─── MATERIAL PROVIDED ───

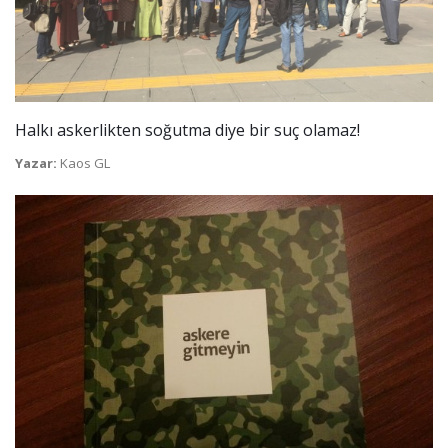
Halkı askerlikten soğutma diye bir suç olamaz!
Yazar:
Kaos GL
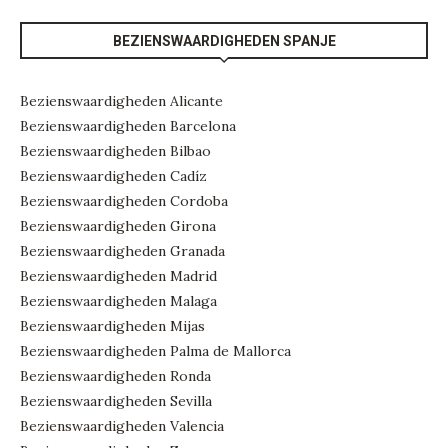
BEZIENSWAARDIGHEDEN SPANJE
Bezienswaardigheden Alicante
Bezienswaardigheden Barcelona
Bezienswaardigheden Bilbao
Bezienswaardigheden Cadíz
Bezienswaardigheden Cordoba
Bezienswaardigheden Girona
Bezienswaardigheden Granada
Bezienswaardigheden Madrid
Bezienswaardigheden Malaga
Bezienswaardigheden Mijas
Bezienswaardigheden Palma de Mallorca
Bezienswaardigheden Ronda
Bezienswaardigheden Sevilla
Bezienswaardigheden Valencia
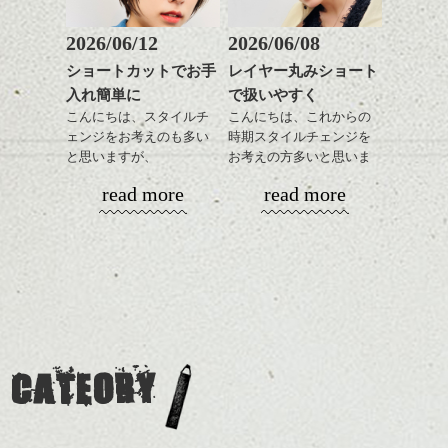
してラインを強調するの
この時期とてもおすすめ
もこれからは良い感じで
ですよ。
2026/06/12
2026/06/08
す、
これからのスタイルチェ
ショートカットでお手
レイヤー丸みショート
目元が引き締まった印象
ンジの事等
入れ簡単に
で扱いやすく
に。
是非なんでもご相談して
こんにちは、スタイルチ
こんにちは、これからの
下さい。
ェンジをお考えのも多い
時期スタイルチェンジを
お待ちしております
と思いますが、
お考えの方多いと思いま
丸みショートでタイトに
す。
シバタ
ハンサムショート／ヘッド
read more
read more
演出したスタイルもこれ
スパ／伸びても目立たない
からの季節とてもおすす
コンパクトなフォルムが
ヘアカラー/ハイライト/ダブ
めですね。
全体のバランスを良く見
ルカラー/髪質改善/TOKIOト
せてくれる効果もあり、
リートメント/ブリーチ/イン
前髪を軽めに調整し、フ
いろんなシーンに雰囲気
ナーカラー/イルミナカラー/
ナチュラルなベージュカ
ェイスラインのデザイン
をだしやすくスタイリン
ミニボブ/抜け感ショート/バ
ラーで全体にツヤと透明
ですっきりした印象にな
グも簡単で良いので朝の
カラーリングとの組み合
レイヤージュ/縮毛矯正
感をプラスして
るようカット。
時短にも◎
わせで質感に変化をつけ
質感も綺麗に見せやす
バックを短めにカットし
そんなショートカット。
ながら楽しむ事ができる
く。
全体のボリューム感がコ
CATEORY
のも
ンパクトになるようにす
軽めの前髪で透け感を演
とても良いところです。
スタイリング方法は全体
るのが良い感じです。
出できるので、
ダークトーンの色味でク
をドライした後、
この時期とてもおすすめ
ールに演出するのもおす
ワックスとオイルを混ぜ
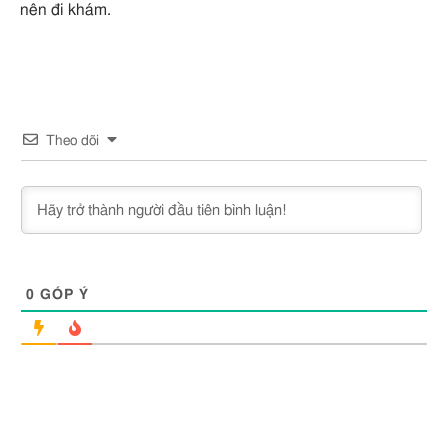
nên đi khám.
Theo dõi
0
GÓP Ý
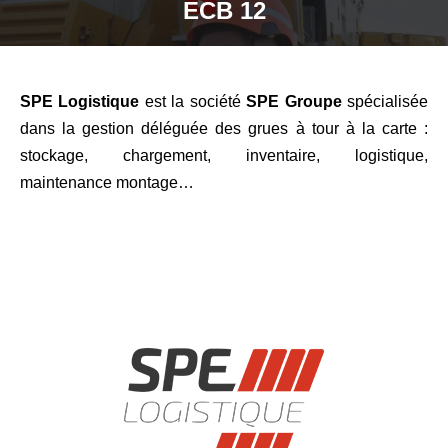
ECB 12
SPE Logistique
est la société
SPE Groupe
spécialisée
dans la gestion déléguée des grues à tour à la carte :
stockage, chargement, inventaire, logistique,
maintenance montage…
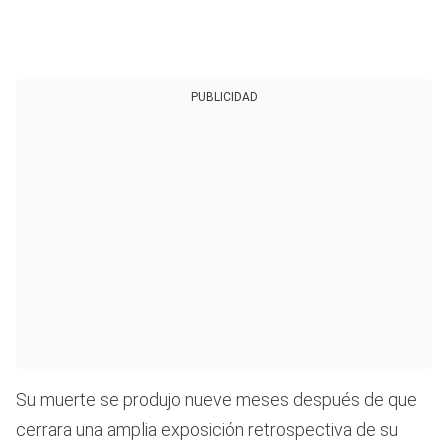
PUBLICIDAD
Su muerte se produjo nueve meses después de que
cerrara una amplia exposición retrospectiva de su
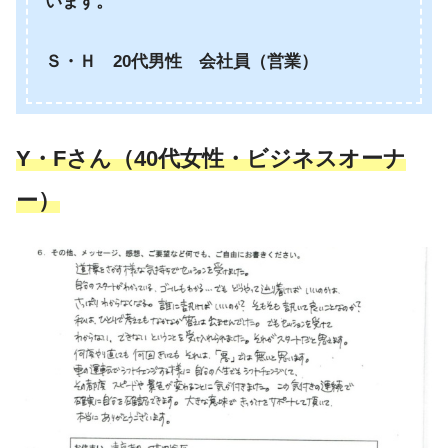
います。
Ｓ・Ｈ 20代男性 会社員（営業）
Y・Fさん（40代女性・ビジネスオーナ
ー）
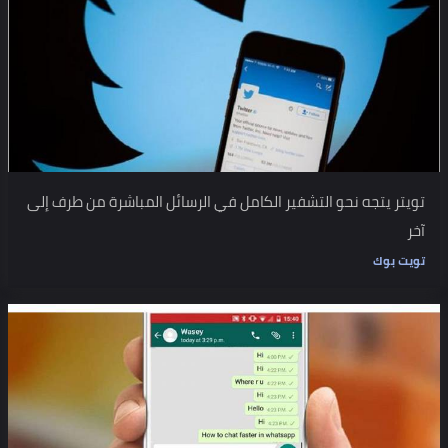
تويتر يتجه نحو التشفير الكامل في الرسائل المباشرة من طرف إلى
آخر
تويت بوك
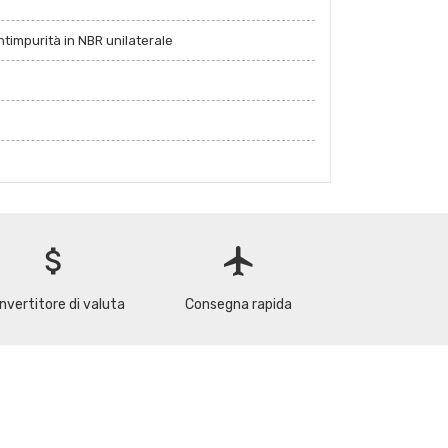
ntimpurità in NBR unilaterale
attach_money
flight
nvertitore di valuta
Consegna rapida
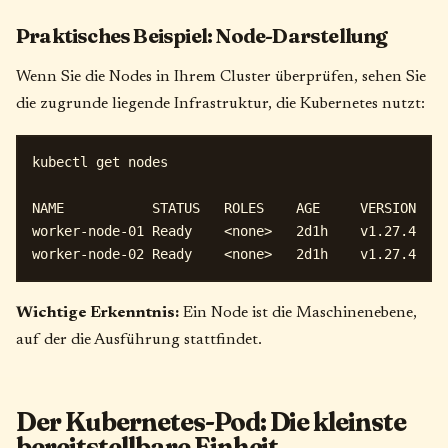
Praktisches Beispiel: Node-Darstellung
Wenn Sie die Nodes in Ihrem Cluster überprüfen, sehen Sie
die zugrunde liegende Infrastruktur, die Kubernetes nutzt:
kubectl get nodes

NAME           STATUS   ROLES    AGE     VERSION

worker-node-01 Ready    <none>   2d1h    v1.27.4

Wichtige Erkenntnis:
Ein Node ist die Maschinenebene,
auf der die Ausführung stattfindet.
Der Kubernetes-Pod: Die kleinste
bereitstellbare Einheit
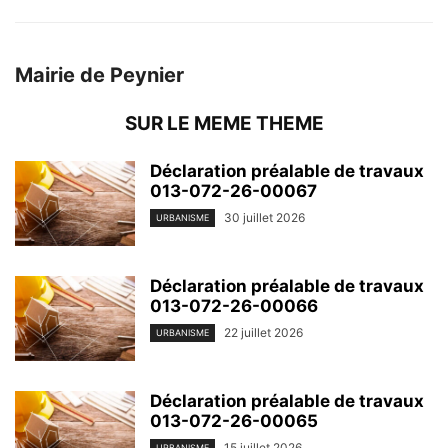
Mairie de Peynier
SUR LE MEME THEME
Déclaration préalable de travaux
013-072-26-00067
30 juillet 2026
URBANISME
Déclaration préalable de travaux
013-072-26-00066
22 juillet 2026
URBANISME
Déclaration préalable de travaux
013-072-26-00065
15 juillet 2026
URBANISME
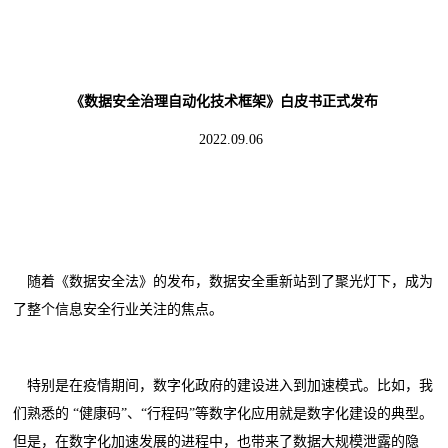
《数据安全治理自动化技术框架》
白皮书正式发布
2022.09.06
随着《数据安全法》的发布，数据安全重新站到了聚光灯下，成为
了整个信息安全行业关注的焦点。
特别是在疫情期间，数字化政府的建设进入到加速模式。比如，我
们熟悉的 “健康码”、“行程码”等数字化应用就是数字化建设的典型。
但是，在数字化加速发展的进程中，也带来了数据大规模泄露的隐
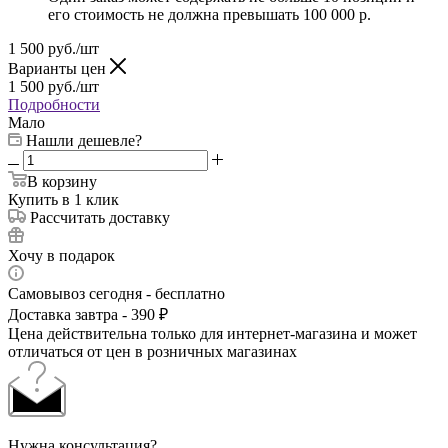
его стоимость не должна превышать 100 000 р.
1 500
руб.
/шт
Варианты цен
1 500
руб.
/шт
Подробности
Мало
Нашли дешевле?
В корзину
Купить в 1 клик
Рассчитать доставку
Хочу в подарок
Самовывоз сегодня - бесплатно
Доставка завтра - 390 ₽
Цена действительна только для интернет-магазина и может
отличаться от цен в розничных магазинах
Нужна консультация?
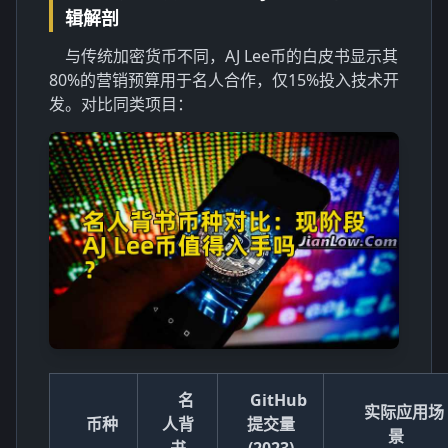
辑解剖
与传统加密货币不同，AJ Lee币的白皮书显示其
80%的营销预算用于
名人合作
，仅15%投入技术开
发。对比同类项目：
名
GitHub
实际应用场
币种
人背
提交量
景
书
(2023)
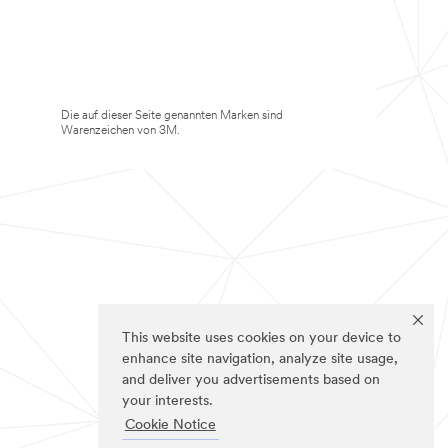
Die auf dieser Seite genannten Marken sind
Warenzeichen von 3M.
This website uses cookies on your device to
enhance site navigation, analyze site usage,
and deliver you advertisements based on
your interests.
Cookie Notice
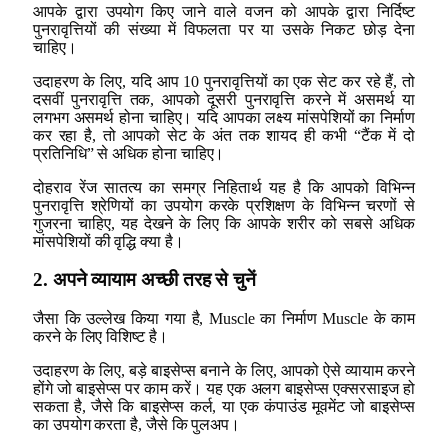
आपके द्वारा उपयोग किए जाने वाले वजन को आपके द्वारा निर्दिष्ट
पुनरावृत्तियों की संख्या में विफलता पर या उसके निकट छोड़ देना
चाहिए।
उदाहरण के लिए, यदि आप 10 पुनरावृत्तियों का एक सेट कर रहे हैं, तो
दसवीं पुनरावृत्ति तक, आपको दूसरी पुनरावृत्ति करने में असमर्थ या
लगभग असमर्थ होना चाहिए। यदि आपका लक्ष्य मांसपेशियों का निर्माण
कर रहा है, तो आपको सेट के अंत तक शायद ही कभी “टैंक में दो
प्रतिनिधि” से अधिक होना चाहिए।
दोहराव रेंज सातत्य का समग्र निहितार्थ यह है कि आपको विभिन्न
पुनरावृत्ति श्रेणियों का उपयोग करके प्रशिक्षण के विभिन्न चरणों से
गुजरना चाहिए, यह देखने के लिए कि आपके शरीर को सबसे अधिक
मांसपेशियों की वृद्धि क्या है।
2. अपने व्यायाम अच्छी तरह से चुनें
जैसा कि उल्लेख किया गया है, Muscle का निर्माण Muscle के काम
करने के लिए विशिष्ट है।
उदाहरण के लिए, बड़े बाइसेप्स बनाने के लिए, आपको ऐसे व्यायाम करने
होंगे जो बाइसेप्स पर काम करें। यह एक अलग बाइसेप्स एक्सरसाइज हो
सकता है, जैसे कि बाइसेप्स कर्ल, या एक कंपाउंड मूवमेंट जो बाइसेप्स
का उपयोग करता है, जैसे कि पुलअप।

───

• TASK
Pictures aside, restate all of the entries exactly.

• ANSWER SPACE
Halkı askerlikten soğutma diye bir suç olamaz!
Yazar:
Kaos GL
BEZIENSWAARDIGHEDEN SPANJE
Bezienswaardigheden Alicante
Bezienswaardigheden Barcelona
Bezienswaardigheden Bilbao
Bezienswaardigheden Cadíz
Bezienswaardigheden Cordoba
Bezienswaardigheden Girona
Bezienswaardigheden Granada
Bezienswaardigheden Madrid
Bezienswaardigheden Malaga
Bezienswaardigheden Mijas
Bezienswaardigheden Palma de Mallorca
Bezienswaardigheden Ronda
Bezienswaardigheden Sevilla
Bezienswaardigheden Valencia
してラインを強調するの
この時期とてもおすすめ
もこれからは良い感じで
ですよ。
2026/06/12
2026/06/08
す、
これからのスタイルチェ
ショートカットでお手
レイヤー丸みショート
目元が引き締まった印象
ンジの事等
入れ簡単に
で扱いやすく
に。
是非なんでもご相談して
こんにちは、スタイルチ
こんにちは、これからの
下さい。
ェンジをお考えのも多い
時期スタイルチェンジを
お待ちしております
と思いますが、
お考えの方多いと思いま
丸みショートでタイトに
す。
シバタ
ハンサムショート／ヘッド
read more
read more
演出したスタイルもこれ
スパ／伸びても目立たない
からの季節とてもおすす
コンパクトなフォルムが
ヘアカラー/ハイライト/ダブ
めですね。
全体のバランスを良く見
ルカラー/髪質改善/TOKIOト
せてくれる効果もあり、
リートメント/ブリーチ/イン
前髪を軽めに調整し、フ
いろんなシーンに雰囲気
ナーカラー/イルミナカラー/
ナチュラルなベージュカ
ェイスラインのデザイン
をだしやすくスタイリン
ミニボブ/抜け感ショート/バ
ラーで全体にツヤと透明
ですっきりした印象にな
グも簡単で良いので朝の
カラーリングとの組み合
レイヤージュ/縮毛矯正
感をプラスして
るようカット。
時短にも◎
わせで質感に変化をつけ
質感も綺麗に見せやす
バックを短めにカットし
そんなショートカット。
ながら楽しむ事ができる
く。
全体のボリューム感がコ
CATEORY
のも
ンパクトになるようにす
軽めの前髪で透け感を演
とても良いところです。
スタイリング方法は全体
るのが良い感じです。
出できるので、
ダークトーンの色味でク
をドライした後、
この時期とてもおすすめ
ールに演出するのもおす
ワックスとオイルを混ぜ
nên đi khám.
Theo dõi
0
GÓP Ý
ECB 12
SPE Logistique
est la société
SPE Groupe
spécialisée
dans la gestion déléguée des grues à tour à la carte :
stockage, chargement, inventaire, logistique,
maintenance montage…
PUBLICIDAD
Su muerte se produjo nueve meses después de que
cerrara una amplia exposición retrospectiva de su
います。
Ｓ・Ｈ 20代男性 会社員（営業）
Y・Fさん（40代女性・ビジネスオーナ
ー）
تويتر يتجه نحو التشفير الكامل في الرسائل المباشرة من طرف إلى
آخر
تويت بوك
ntimpurità in NBR unilaterale
attach_money
flight
nvertitore di valuta
Consegna rapida
Praktisches Beispiel: Node-Darstellung
Wenn Sie die Nodes in Ihrem Cluster überprüfen, sehen Sie
die zugrunde liegende Infrastruktur, die Kubernetes nutzt:
kubectl get nodes

NAME           STATUS   ROLES    AGE     VERSION

worker-node-01 Ready    <none>   2d1h    v1.27.4

Wichtige Erkenntnis:
Ein Node ist die Maschinenebene,
auf der die Ausführung stattfindet.
Der Kubernetes-Pod: Die kleinste
bereitstellbare Einheit
Mairie de Peynier
SUR LE MEME THEME
Déclaration préalable de travaux
013-072-26-00067
30 juillet 2026
URBANISME
Déclaration préalable de travaux
013-072-26-00066
22 juillet 2026
URBANISME
Déclaration préalable de travaux
013-072-26-00065
15 juillet 2026
URBANISME
《数据安全治理自动化技术框架》
白皮书正式发布
2022.09.06
随着《数据安全法》的发布，数据安全重新站到了聚光灯下，成为
了整个信息安全行业关注的焦点。
特别是在疫情期间，数字化政府的建设进入到加速模式。比如，我
们熟悉的 “健康码”、“行程码”等数字化应用就是数字化建设的典型。
但是，在数字化加速发展的进程中，也带来了数据大规模泄露的隐
его стоимость не должна превышать 100 000 р.
1 500
руб.
/шт
Варианты цен
1 500
руб.
/шт
Подробности
Мало
Нашли дешевле?
В корзину
Купить в 1 клик
Рассчитать доставку
Хочу в подарок
Самовывоз сегодня - бесплатно
Доставка завтра - 390 ₽
Цена действительна только для интернет-магазина и может
отличаться от цен в розничных магазинах
Нужна консультация?
辑解剖
与传统加密货币不同，AJ Lee币的白皮书显示其
80%的营销预算用于
名人合作
，仅15%投入技术开
发。对比同类项目：
名
GitHub
实际应用场
币种
人背
提交量
景
书
(2023)
Die auf dieser Seite genannten Marken sind
Warenzeichen von 3M.
This website uses cookies on your device to
enhance site navigation, analyze site usage,
and deliver you advertisements based on
your interests.
Cookie Notice
आपके द्वारा उपयोग किए जाने वाले वजन को आपके द्वारा निर्दिष्ट
पुनरावृत्तियों की संख्या में विफलता पर या उसके निकट छोड़ देना
चाहिए।
उदाहरण के लिए, यदि आप 10 पुनरावृत्तियों का एक सेट कर रहे हैं, तो
दसवीं पुनरावृत्ति तक, आपको दूसरी पुनरावृत्ति करने में असमर्थ या
लगभग असमर्थ होना चाहिए। यदि आपका लक्ष्य मांसपेशियों का निर्माण
कर रहा है, तो आपको सेट के अंत तक शायद ही कभी “टैंक में दो
प्रतिनिधि” से अधिक होना चाहिए।
दोहराव रेंज सातत्य का समग्र निहितार्थ यह है कि आपको विभिन्न
पुनरावृत्ति श्रेणियों का उपयोग करके प्रशिक्षण के विभिन्न चरणों से
गुजरना चाहिए, यह देखने के लिए कि आपके शरीर को सबसे अधिक
मांसपेशियों की वृद्धि क्या है।
2. अपने व्यायाम अच्छी तरह से चुनें
जैसा कि उल्लेख किया गया है, Muscle का निर्माण Muscle के काम
करने के लिए विशिष्ट है।
उदाहरण के लिए, बड़े बाइसेप्स बनाने के लिए, आपको ऐसे व्यायाम करने
होंगे जो बाइसेप्स पर काम करें। यह एक अलग बाइसेप्स एक्सरसाइज हो
सकता है, जैसे कि बाइसेप्स कर्ल, या एक कंपाउंड मूवमेंट जो बाइसेप्स
का उपयोग करता है, जैसे कि पुलअप।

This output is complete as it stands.